People who know their Bibles know two scriptures in Luke: the first says the kingdom of God is within you. The second says you must become as a little child to receive that kingdom.
I sometimes wonder if we shouldn't take those notions a little more literally than we do. Maybe it doesn't mean we should "enhance in our personalities the attributes associated with childhood." Maybe it means what it says.
Maybe it means we should actually become little children.
One of my favorite writers is the Japanese monk Ryokan. He lived in the snowy mountains of Japan about the same time Joseph Smith was ministering in America. Ryokan's days were simple, almost "cherubic." He'd get up in the morning, go into town, beg for rice, then return to his hut to meditate and write down his thoughts. Once, while he was visiting in town, a group of children came by and asked him to play with them. They were playing tug of war. Ryokan joined in. Then they asked him to help them braid together some reeds, which he did.

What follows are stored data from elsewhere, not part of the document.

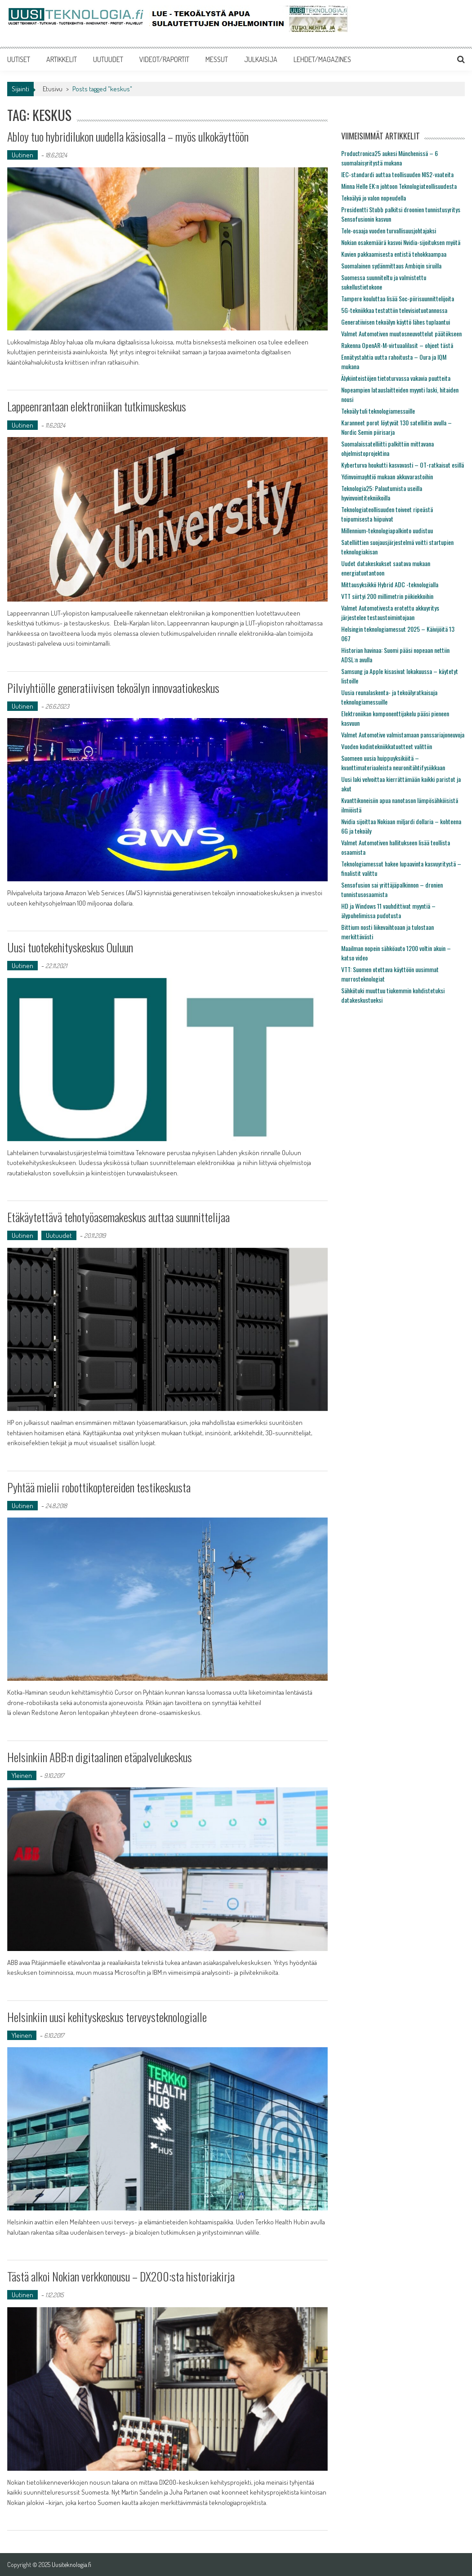  Describe the element at coordinates (22, 155) in the screenshot. I see `Uutinen` at that location.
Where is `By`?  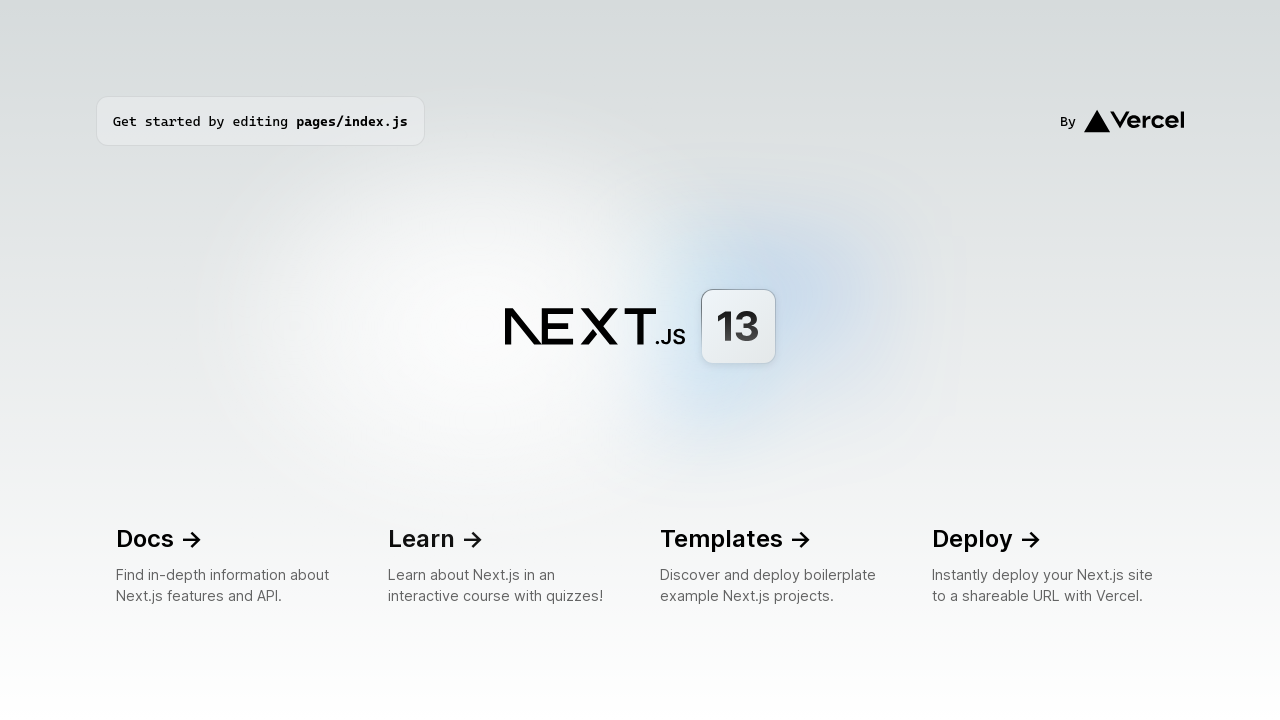 By is located at coordinates (1122, 121).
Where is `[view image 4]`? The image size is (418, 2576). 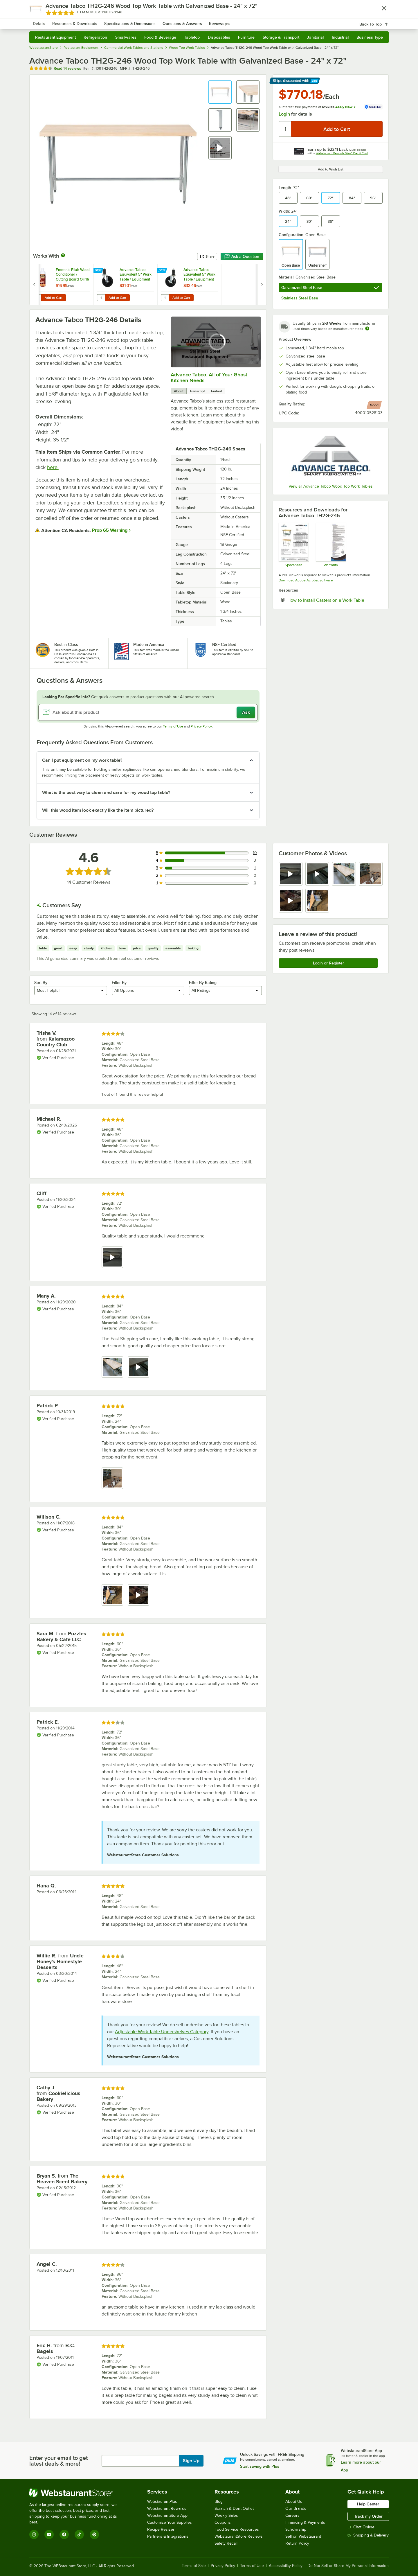 [view image 4] is located at coordinates (371, 874).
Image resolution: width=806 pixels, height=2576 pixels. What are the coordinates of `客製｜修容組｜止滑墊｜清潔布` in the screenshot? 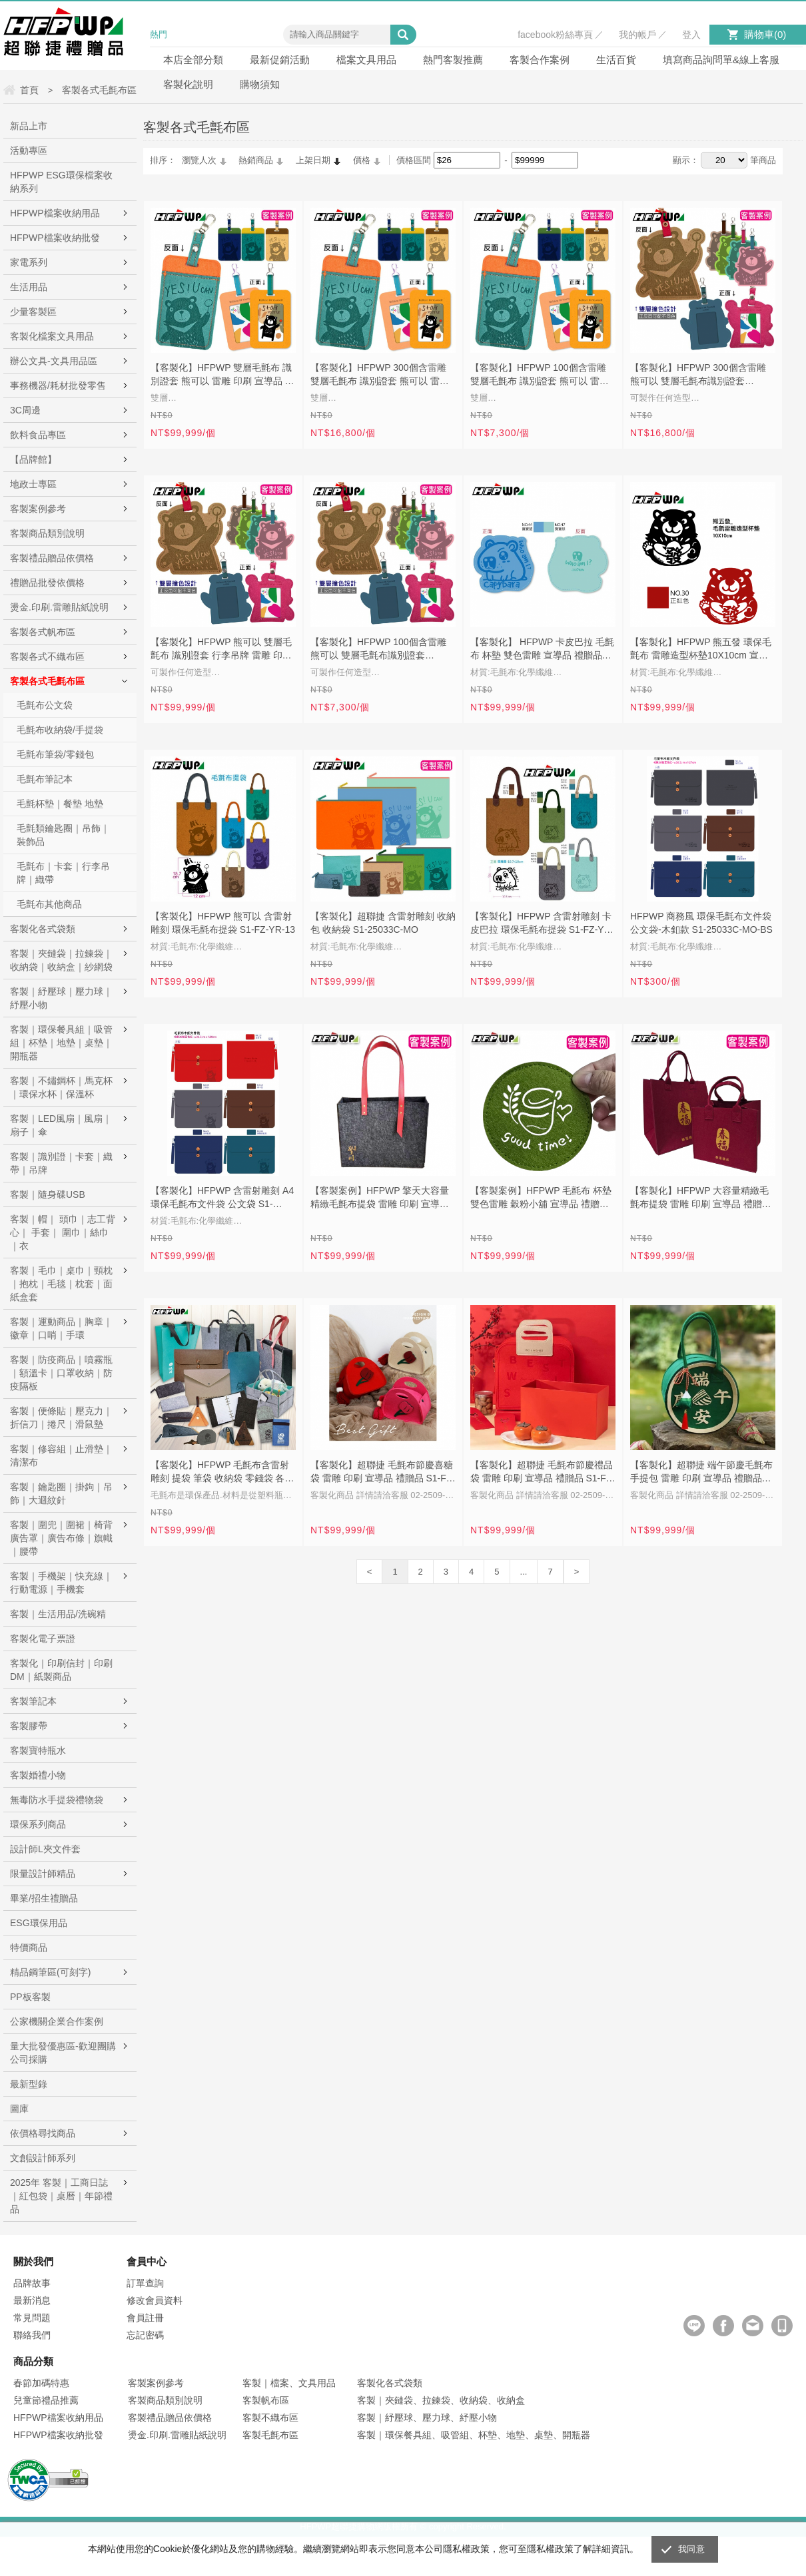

They got him to play kickball and sing songs. Then he got them to sing and play kickball at the same time. All of them — Ryokan included — giggled with glee.
People passed by, shaking their heads. What was this? A grown man behaving like a first-grader? Some of them ridiculed him and called him "fool."
The name stuck.
Today, Ryokan is known as the "Great Fool," one of the wisest fools in the history of Japan. His short poems, which he never published, are as lovely and as simple as children's songs. Here is one:
Yes, I'm truly a dunce,
living among trees and plants.
Please don't question me
about illusion and enlightenment.
This old fellow
just likes to smile to himself.
I wade across streams with bony legs,
and carry a bag about
in fine spring weather.
That's my life,
And the world owes me nothing.
Last Sunday, I thought again of Ryokan. In Sunday School the teacher was reading about the day Jeremiah was called as a prophet to the Jews. His response was: I can't do that. I'm just a child. But God touched Jeremiah on the lips and said, "I have put my words in thy mouth."
I think that is what must have happened to Ryokan. He lived so simply and was so pure in heart that God put words in his mouth.
I think it is what happened to the patriarch who blessed my daughter.
And I think it is something that could happen to all of us, if we are ever able to stop trying to adopt the attitudes of a childlike personality and — unself-consciously — simply "become as a little child."